There is a formular which is used in determining the dimension of the activation maps:
(N + 2P — F)/ S + 1; where N = Dimension of image (input) file
- P = Padding
- F = Dimension of filter
- S = Stride
Activation function is a node that is put at the end of or in between Neural Networks. They help to decide if the neuron would fire or not.
“The activation function is the non linear transformation that we do over the input signal. This transformed output is then sent to the next layer of neurons as input.” — Analytics Vidhya
We have different types of activation functions just as the figure above, but for this post, my focus will be on Rectified Linear Unit (ReLU).
ReLU function is the most widely used activation function in neural networks today. One of the greatest advantage ReLU has over other activation functions is that it does not activate all neurons at the same time. From the image for ReLU function above, we’ll notice that it converts all negative inputs to zero and the neuron does not get activated. This makes it very computational efficient as few neurons are activated per time. It does not saturate at the positive region. In practice, ReLU converges six times faster than tanh and sigmoid activation functions.

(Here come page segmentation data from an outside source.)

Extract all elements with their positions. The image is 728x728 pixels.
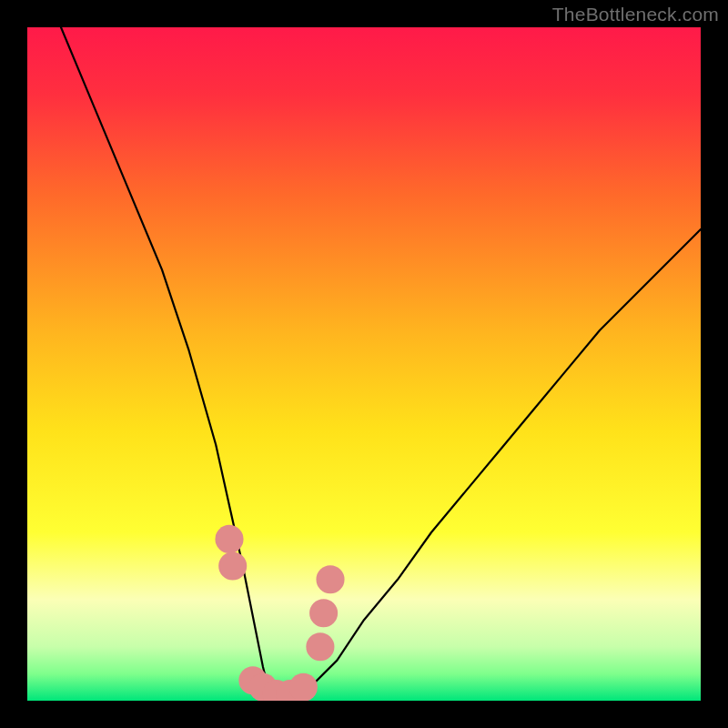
bottleneck-curve — [61, 27, 701, 701]
data-marker — [289, 673, 318, 701]
attribution-text: TheBottleneck.com — [552, 4, 719, 25]
data-marker — [316, 565, 344, 593]
curve-markers — [215, 525, 344, 701]
outer-frame: TheBottleneck.com — [0, 0, 728, 728]
chart-svg — [27, 27, 701, 701]
data-marker — [218, 551, 247, 580]
plot-area — [27, 27, 701, 701]
data-marker — [309, 599, 338, 627]
data-marker — [215, 525, 243, 553]
data-marker — [306, 632, 334, 661]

Some disadvantage ReLU presents is that it is saturated at the negative region, meaning that the gradient at that region is zero. With the gradient equal to zero, during back propagation all the weights will not be updated, to fix this, we use Leaky ReLU. Also, ReLU functions are not zero-centered. This means that for it to get to its optimal point, it will have to use a zig-zag path which may be longer.
The Pooling layer can be seen between Convolution layers in a CNN architecture. This layer basically reduces the amount of parameters and computation in the network, controlling overfitting by progressively reducing the spatial size of the network.

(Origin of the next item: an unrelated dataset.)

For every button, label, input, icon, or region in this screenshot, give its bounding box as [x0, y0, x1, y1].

There are two operations in this layer; Average pooling and Maximum pooling. Only Max-pooling will be discussed in this post.
Max-pooling, like the name states; will take out only the maximum from a pool. This is actually done with the use of filters sliding through the input; and at every stride, the maximum parameter is taken out and the rest is dropped. This actually down-samples the network.

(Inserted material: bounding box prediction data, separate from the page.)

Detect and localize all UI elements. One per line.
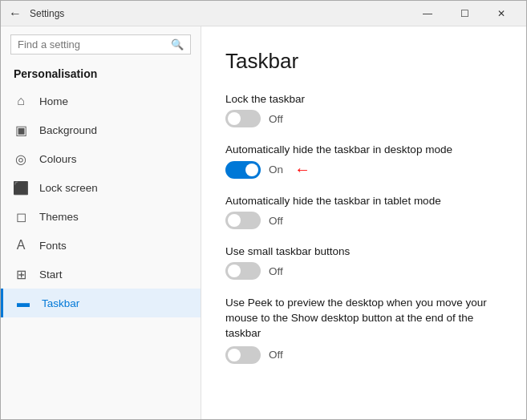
maximize-button[interactable]: ☐ — [446, 1, 483, 26]
app-container: 🔍 Personalisation ⌂ Home ▣ Background ◎ … — [1, 26, 526, 420]
page-title: Taskbar — [225, 49, 502, 74]
home-icon: ⌂ — [14, 94, 28, 108]
search-icon: 🔍 — [171, 38, 184, 50]
toggle-knob-peek — [228, 349, 241, 361]
setting-small-buttons: Use small taskbar buttons Off — [225, 245, 502, 280]
lock-screen-label: Lock screen — [39, 182, 98, 194]
title-bar-title: Settings — [30, 8, 409, 19]
toggle-knob-small-buttons — [228, 265, 241, 277]
sidebar-item-background[interactable]: ▣ Background — [1, 115, 201, 144]
background-icon: ▣ — [14, 123, 28, 137]
taskbar-icon: ▬ — [16, 296, 30, 310]
toggle-auto-hide-tablet[interactable] — [225, 212, 261, 229]
sidebar-item-lock-screen[interactable]: ⬛ Lock screen — [1, 173, 201, 202]
arrow-annotation: ← — [294, 160, 310, 179]
toggle-row-auto-hide-desktop: On ← — [225, 160, 502, 179]
setting-lock-taskbar: Lock the taskbar Off — [225, 93, 502, 127]
toggle-knob-auto-hide-desktop — [245, 164, 258, 176]
toggle-state-small-buttons: Off — [269, 265, 283, 277]
fonts-label: Fonts — [39, 240, 67, 252]
toggle-row-peek: Off — [225, 346, 502, 364]
close-button[interactable]: ✕ — [483, 1, 520, 26]
sidebar-item-home[interactable]: ⌂ Home — [1, 87, 201, 115]
toggle-state-auto-hide-tablet: Off — [269, 215, 283, 227]
taskbar-label: Taskbar — [42, 297, 79, 309]
setting-label-lock-taskbar: Lock the taskbar — [225, 93, 502, 105]
search-input[interactable] — [18, 38, 166, 50]
toggle-small-buttons[interactable] — [225, 262, 261, 280]
start-icon: ⊞ — [14, 267, 28, 281]
setting-label-peek: Use Peek to preview the desktop when you… — [225, 296, 502, 341]
toggle-state-peek: Off — [269, 349, 283, 361]
sidebar-item-start[interactable]: ⊞ Start — [1, 260, 201, 289]
colours-icon: ◎ — [14, 151, 28, 166]
settings-list: Lock the taskbar Off Automatically hide … — [225, 93, 502, 364]
minimize-button[interactable]: — — [409, 1, 446, 26]
setting-auto-hide-tablet: Automatically hide the taskbar in tablet… — [225, 195, 502, 229]
toggle-state-lock-taskbar: Off — [269, 113, 283, 125]
back-button[interactable]: ← — [7, 6, 23, 22]
setting-auto-hide-desktop: Automatically hide the taskbar in deskto… — [225, 143, 502, 179]
toggle-knob-auto-hide-tablet — [228, 214, 241, 227]
sidebar-item-taskbar[interactable]: ▬ Taskbar — [1, 289, 201, 317]
sidebar-item-colours[interactable]: ◎ Colours — [1, 144, 201, 173]
start-label: Start — [39, 269, 63, 281]
toggle-lock-taskbar[interactable] — [225, 110, 261, 127]
setting-label-auto-hide-tablet: Automatically hide the taskbar in tablet… — [225, 195, 502, 207]
toggle-auto-hide-desktop[interactable] — [225, 161, 261, 179]
toggle-peek[interactable] — [225, 346, 261, 364]
toggle-state-auto-hide-desktop: On — [269, 164, 283, 176]
content-area: Taskbar Lock the taskbar Off Automatical… — [201, 26, 526, 420]
toggle-knob-lock-taskbar — [228, 112, 241, 125]
background-label: Background — [39, 124, 97, 136]
title-bar: ← Settings — ☐ ✕ — [1, 1, 526, 26]
setting-label-small-buttons: Use small taskbar buttons — [225, 245, 502, 257]
sidebar-nav: ⌂ Home ▣ Background ◎ Colours ⬛ Lock scr… — [1, 87, 201, 317]
fonts-icon: A — [14, 238, 28, 252]
home-label: Home — [39, 95, 68, 107]
window-controls: — ☐ ✕ — [409, 1, 520, 26]
toggle-row-lock-taskbar: Off — [225, 110, 502, 127]
themes-label: Themes — [39, 211, 79, 223]
sidebar-section-title: Personalisation — [1, 63, 201, 87]
toggle-row-small-buttons: Off — [225, 262, 502, 280]
search-box[interactable]: 🔍 — [10, 34, 191, 55]
lock-screen-icon: ⬛ — [14, 180, 28, 195]
sidebar-item-fonts[interactable]: A Fonts — [1, 231, 201, 260]
themes-icon: ◻ — [14, 209, 28, 224]
setting-peek: Use Peek to preview the desktop when you… — [225, 296, 502, 364]
toggle-row-auto-hide-tablet: Off — [225, 212, 502, 229]
setting-label-auto-hide-desktop: Automatically hide the taskbar in deskto… — [225, 143, 502, 155]
colours-label: Colours — [39, 153, 77, 165]
sidebar-item-themes[interactable]: ◻ Themes — [1, 202, 201, 231]
sidebar: 🔍 Personalisation ⌂ Home ▣ Background ◎ … — [1, 26, 201, 420]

Unlike the convolution layer, the pooling layer does not alter the depth of the network, the depth dimension remains unchanged.
Formular for the output after Max-pooling:
- (N — F)/ S + 1; where N = Dimension of input to pooling layer
- F = Dimension of filter
- S = Stride
In this layer, the neurons have complete connection to all the activations from the previous layers. Their activations can hence be computed with a matrix multiplication followed by a bias offset. This is the last phase for a CNN network.
The Convolutional Neural Network is actually made up of hidden layers and fully-connected layer(s).